### PROBLEM
Exclude the pictures and reproduce exactly the lines that run from the one holding "Segment: right lung" to the end of the entries below.

[Collected data entries]
┄┄┄┄┄┄┄┄┄┄

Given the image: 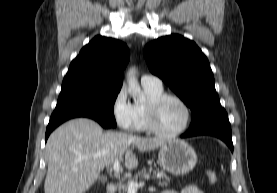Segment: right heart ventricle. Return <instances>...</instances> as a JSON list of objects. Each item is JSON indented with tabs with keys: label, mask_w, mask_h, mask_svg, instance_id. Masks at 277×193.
Returning a JSON list of instances; mask_svg holds the SVG:
<instances>
[{
	"label": "right heart ventricle",
	"mask_w": 277,
	"mask_h": 193,
	"mask_svg": "<svg viewBox=\"0 0 277 193\" xmlns=\"http://www.w3.org/2000/svg\"><path fill=\"white\" fill-rule=\"evenodd\" d=\"M144 89L150 99L163 93V89H153L147 87H144ZM134 111L136 115V130L147 131L148 125L146 117V104H135Z\"/></svg>",
	"instance_id": "e07e8e85"
}]
</instances>
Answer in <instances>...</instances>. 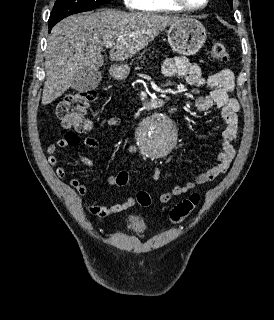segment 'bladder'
<instances>
[{"label": "bladder", "mask_w": 274, "mask_h": 320, "mask_svg": "<svg viewBox=\"0 0 274 320\" xmlns=\"http://www.w3.org/2000/svg\"><path fill=\"white\" fill-rule=\"evenodd\" d=\"M127 227L132 232L139 233V232H142L145 230L146 223L142 218H140L138 216H132L128 220Z\"/></svg>", "instance_id": "31cf9c89"}]
</instances>
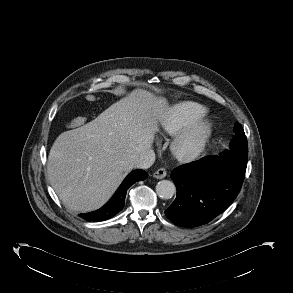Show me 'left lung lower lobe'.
I'll list each match as a JSON object with an SVG mask.
<instances>
[{
  "label": "left lung lower lobe",
  "mask_w": 293,
  "mask_h": 293,
  "mask_svg": "<svg viewBox=\"0 0 293 293\" xmlns=\"http://www.w3.org/2000/svg\"><path fill=\"white\" fill-rule=\"evenodd\" d=\"M247 158V139H238L231 144L230 151L174 169L171 178L177 196L165 211L167 218L182 227H196L213 220L237 197Z\"/></svg>",
  "instance_id": "0a47b994"
}]
</instances>
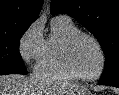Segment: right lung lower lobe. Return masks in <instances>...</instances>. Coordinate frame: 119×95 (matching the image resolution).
<instances>
[{
    "label": "right lung lower lobe",
    "instance_id": "98d812e1",
    "mask_svg": "<svg viewBox=\"0 0 119 95\" xmlns=\"http://www.w3.org/2000/svg\"><path fill=\"white\" fill-rule=\"evenodd\" d=\"M5 74H11V72H7V71H0V75H5Z\"/></svg>",
    "mask_w": 119,
    "mask_h": 95
}]
</instances>
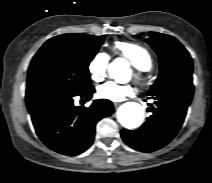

┄┄┄┄┄┄┄┄┄┄

### RESPONSE BELOW
Segment: right lung lower lobe. Return masks in <instances>...</instances>. Coordinate frame: 119×95 (matching the image resolution).
<instances>
[{
    "label": "right lung lower lobe",
    "instance_id": "98d812e1",
    "mask_svg": "<svg viewBox=\"0 0 119 95\" xmlns=\"http://www.w3.org/2000/svg\"><path fill=\"white\" fill-rule=\"evenodd\" d=\"M5 74H11V72H7V71H0V75H5Z\"/></svg>",
    "mask_w": 119,
    "mask_h": 95
}]
</instances>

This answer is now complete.